Время это назовут позже юмористы эпохой расцвета застоя. Гремела, громыхала изо всех репродукторов, с экранов телевизоров, со страниц газет и журналов, со всех больших и малых трибун  всесоюзная эпопея – Стройка века, Всенародная комсомольская – БАМ! «Это время гудит – БАМ!» В толстых и тонких, популярных и не очень популярных журналах принято было публиковать повести и рассказы молодых и не очень старых строителей БАМа – писалась летопись великой стройки из первых рук, из первых уст. Произведения и профессиональных писателей, и журналистов, и первые опыты начинающих – всё дышало романтикой нелёгкого труда первопроходцев. Темы, естественно, соответствующие – трудные дороги, тайга, палатки, костры…

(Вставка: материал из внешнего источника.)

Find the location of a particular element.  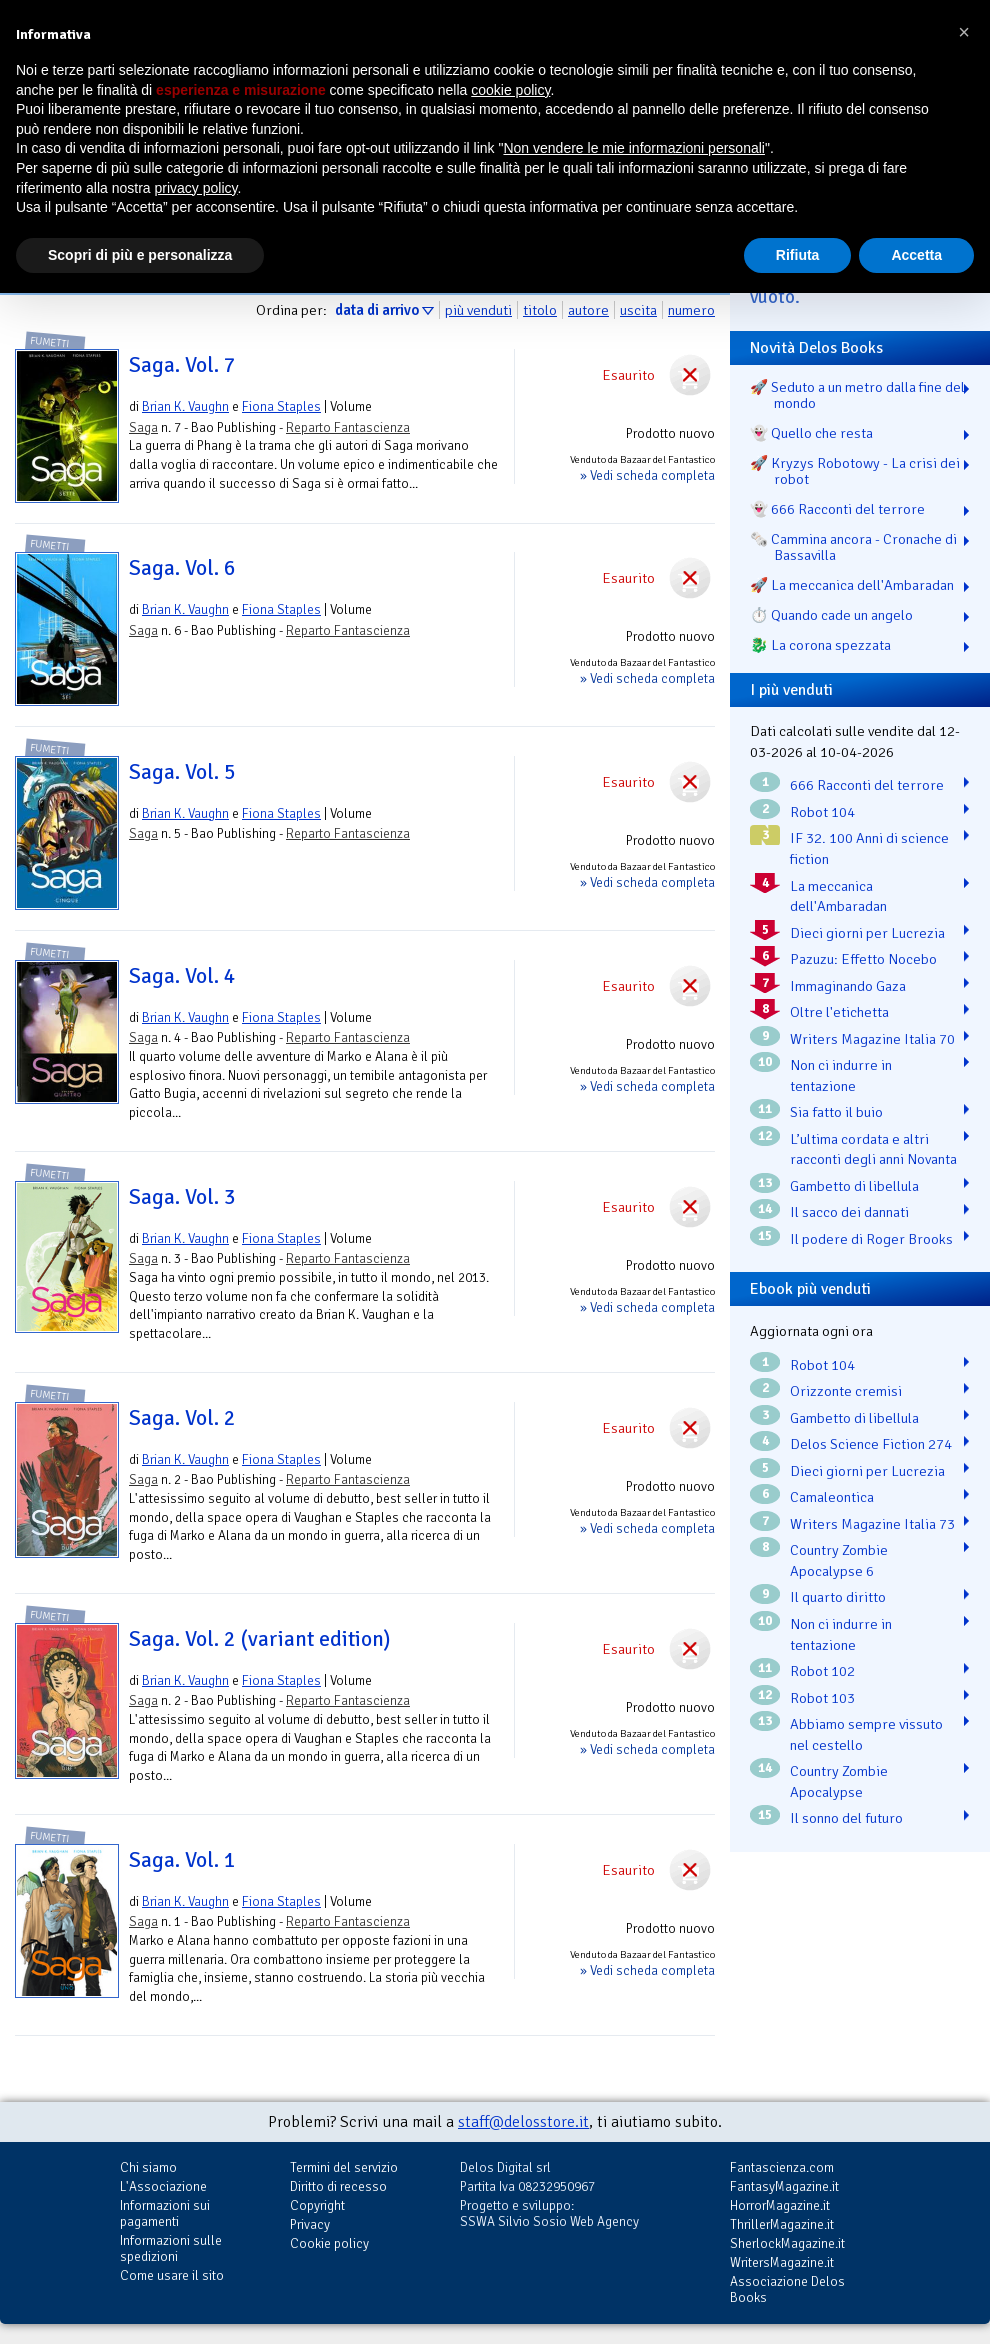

Николай Васильев, в ту пору первокурсник геологоразведочного факультета, любил читать такие произведения. Особенно нравились ему рассказы на тему, как он определил для себя, - «Последняя спичка». В тяжёлой экспедиции, в долгом переходе, когда кончились все припасы и последние силы на исходе, и, кажется, близок конец, - тогда лишь измотанные и замерзающие изыскатели находят случайно в кармане последнюю спичку – и спасительный костёр согревает измученных путников, живительным теплом разливаясь в сердцах и душах…
 Или другой вариант: третью неделю погода нелётная, все припасы на исходе, а вертолёта всё нет и нет, и в ближайшие дни не предвидится… И даже то, что продукты практически закончились, остался только мешок слегка подмоченной перловки, даже это не главная беда, - на перловой кашке протянем, не впервой, - а главная закавыка, самая, пожалуй, труднопереносимая беда для заядлых курильщиков – это то, что  давненько уж прикончены все запасы курева, в лагере ни у кого уж шестой день, почитай, не осталось ни  сигаретки, ни папиросочки, ни даженьки щепотки табачку для самокрутки. И вот решено на ежевечернем перекуре бездымном послать на подбазу молодого, головастого да шустрого на ногу, причём всех троих в одном лице, поскольку на буровой каждый человек при деле, -  сбегать пешочком, ибо четверть сотни вёрст по тайге да болотам ради общего блага – не крюк. Сбегать и принести рюкзачок, полный радости для желудков и благости для души – папирос и спичек. Спичек – обязательно, поскольку и спички в лагере также на исходе, из солидарности с куревом, видимо. Далее сюжет развивается стремительно: молодой, шустрый и головастый помбур благополучно дошёл до подбазы, набрал и тушёнки, и папирос, и ещё много всякой всячины, что было поручено, а про спички, конечно, следуя законам жанра, –     забыл.  И вот в тот именно момент, когда бригада, радостно распихивая по карманам сигареты и папиросы, вдруг убеждается, что спичек в рюкзаке нет, в тот момент повар, рассеянно и невнимательно чиркавший минуту назад о последний коробок, и даже сломавший несколько штук, оглядываясь нетерпеливо на весёлую суету подле рюкзака, повар с ужасом обнаруживает в своей руке действительно последнюю невзрачную спичку, несколько даже подмоченную и не вполне надёжную на вид.   И вот всей бригадой, словно пещерные люди, впервые приручившие огонь, с величайшими предосторожностями, не дыша, разжигают мужики костёр от этой последней спички, и наконец прикуривают от головёшки с несказанным удовольствием «беломорину», передавая её по кругу, как древний заздравный объединяющий кубок, как трубку мира, - символ единства и братства трудового…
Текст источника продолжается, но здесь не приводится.